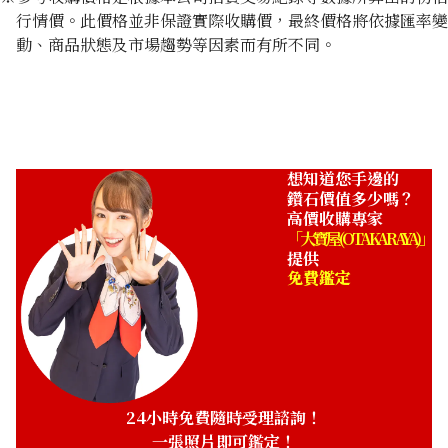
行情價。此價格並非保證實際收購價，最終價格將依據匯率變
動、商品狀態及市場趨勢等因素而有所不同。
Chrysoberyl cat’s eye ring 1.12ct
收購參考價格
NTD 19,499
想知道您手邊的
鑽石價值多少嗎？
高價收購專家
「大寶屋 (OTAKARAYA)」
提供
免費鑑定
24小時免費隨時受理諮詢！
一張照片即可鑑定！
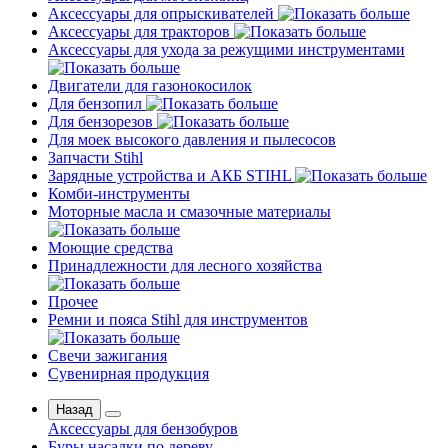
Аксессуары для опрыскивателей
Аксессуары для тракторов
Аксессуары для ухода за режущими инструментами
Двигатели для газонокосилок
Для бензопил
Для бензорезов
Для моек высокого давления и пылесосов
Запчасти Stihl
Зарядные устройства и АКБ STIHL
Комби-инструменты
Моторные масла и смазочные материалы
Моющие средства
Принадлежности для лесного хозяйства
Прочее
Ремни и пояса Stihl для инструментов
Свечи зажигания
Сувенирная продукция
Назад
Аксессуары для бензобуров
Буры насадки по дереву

────────────────────────────────────────

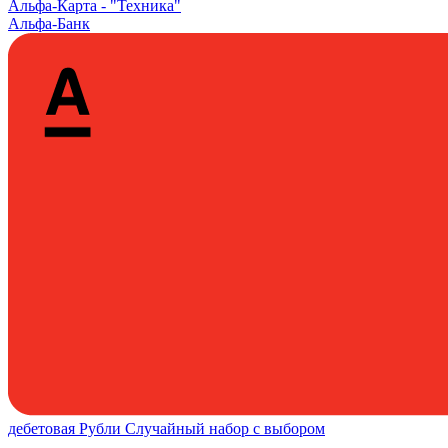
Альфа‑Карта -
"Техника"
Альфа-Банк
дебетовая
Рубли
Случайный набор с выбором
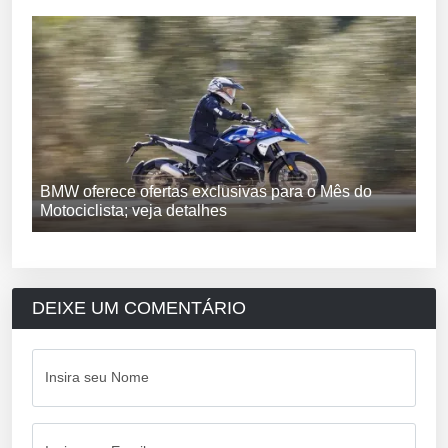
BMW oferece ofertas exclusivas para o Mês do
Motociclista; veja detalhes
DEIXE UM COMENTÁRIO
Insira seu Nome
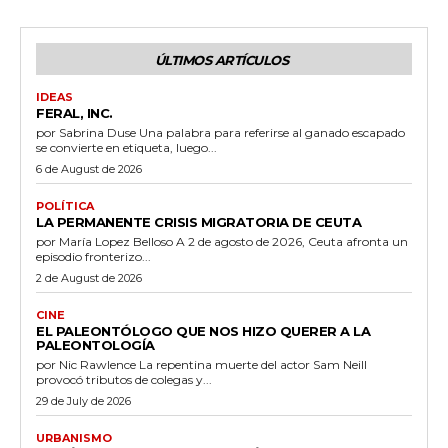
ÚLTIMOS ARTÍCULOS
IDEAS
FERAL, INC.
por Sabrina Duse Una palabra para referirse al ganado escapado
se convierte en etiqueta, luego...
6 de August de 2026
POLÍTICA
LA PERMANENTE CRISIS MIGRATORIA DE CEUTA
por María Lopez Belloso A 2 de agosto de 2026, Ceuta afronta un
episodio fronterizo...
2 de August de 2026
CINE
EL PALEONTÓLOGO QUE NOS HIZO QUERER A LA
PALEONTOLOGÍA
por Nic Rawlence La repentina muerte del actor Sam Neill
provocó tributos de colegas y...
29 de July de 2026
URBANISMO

────────────────────────────────────────

• EXERCISE BRIEF
Look above for the line with "行情價。此價格並非保證實際收購價，最終價格將依據匯率變" and copy exactly from it through the line with "Буры насадки по дереву", both included. Omit the pictures.

• EXERCISE RESULT
行情價。此價格並非保證實際收購價，最終價格將依據匯率變
動、商品狀態及市場趨勢等因素而有所不同。
Chrysoberyl cat’s eye ring 1.12ct
收購參考價格
NTD 19,499
想知道您手邊的
鑽石價值多少嗎？
高價收購專家
「大寶屋 (OTAKARAYA)」
提供
免費鑑定
24小時免費隨時受理諮詢！
一張照片即可鑑定！
Аксессуары для опрыскивателей
Аксессуары для тракторов
Аксессуары для ухода за режущими инструментами
Двигатели для газонокосилок
Для бензопил
Для бензорезов
Для моек высокого давления и пылесосов
Запчасти Stihl
Зарядные устройства и АКБ STIHL
Комби-инструменты
Моторные масла и смазочные материалы
Моющие средства
Принадлежности для лесного хозяйства
Прочее
Ремни и пояса Stihl для инструментов
Свечи зажигания
Сувенирная продукция
Назад
Аксессуары для бензобуров
Буры насадки по дереву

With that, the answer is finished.